In this life the biggest obstacle to making real, substantive, life-altering change is never a limitation of budget, or time, or opportunity. No, the biggest obstacle to change in your life is always you. Specifically, it’s the way you see your situation, the way you define your situation, the way you approach your situation. And I’m not singling you out. We’re all in the same boat. When it comes to change we’re all, more than anything or anyone else, standing in our own way.
If any single truth has become clearer to me as I’ve grown older it’s this: We do not see the world as it is, we see it as we are. There’s a principle in physics known as the Observer Effect that describes how, on the most fundamental levels, we cannot help but disturb the thing we’re trying to observe and therefore the act of observing alters the results of the observation. If that sounds confusing, it is, but it’s also true. Let’s just think about checking your tire pressure. You want to know how much pressure is in the tire so you grab a gauge and pop it on the valve stem but in doing so a little air hisses out which of course has just changed the pressure of your tire. That’s a simple version of the Observer Effect. Now expand that truth into your larger life and you’ll discover that when you seek after a thing what you end up finding depends on how you sought it. You find something tainted by your own assumptions. You find your own looking.
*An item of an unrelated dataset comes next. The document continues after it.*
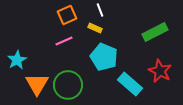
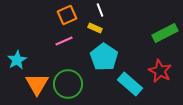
green rectangle: moved 10 px right, 1 px down
cyan pentagon: rotated 12 degrees clockwise
green circle: moved 1 px up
There’s an old builder proverb, “To a man with a hammer, everything looks like a nail.” Take time to unpack it and you’ll find it has a lot to say about our bias, about our small-mindedness and the prejudices it creates, and most importantly … about the dangers of acting from a poverty of options. It’s deceiving because the man with only a hammer knows how to use it extremely well. We could even go so far as to call him an expert. But if he doesn’t find more understanding, more perspective, more tools for his toolbox, then that man is going to use the hammer to do what it wasn’t designed to do. He will damage the world out of a desire to fix it. The problem is not the hammer. The problem is the way he sees the problem, because to him everything looks like a nail. Because he does not see the thing itself. He sees his own looking.
So, you want to change your patio? Your house? Your life? Well, like I always tell you, design matters most. But let’s be clear about what that really means. If the Observer Effect is a real thing—which it is—and your limitations are a real thing—which they are—then the thing which needs redesigning first is not the house but you. Your way of seeing it is what’s standing in its way. Which means instead of rushing to pick up your hammer to once again pound away at what you think is a nail, take time to do the really hard work of seeing things differently, thinking new thoughts, asking new questions, listening to new answers. If you want to change your world or, better yet, change yourself, then find the courage and the humility to get out of your own way. Ask more questions. Then ask questions of your questions.
Life is a mystery my friend. Ask bigger questions—mostly of yourself—and be open to more than just the most familiar, the most expected, the most comfortable answers. Who knows, you might just crack the case. You might suddenly see a different way to build a new patio, or a new you. Then, put as many tools as you can find into your toolbox, and get busy building yourself a beautiful life.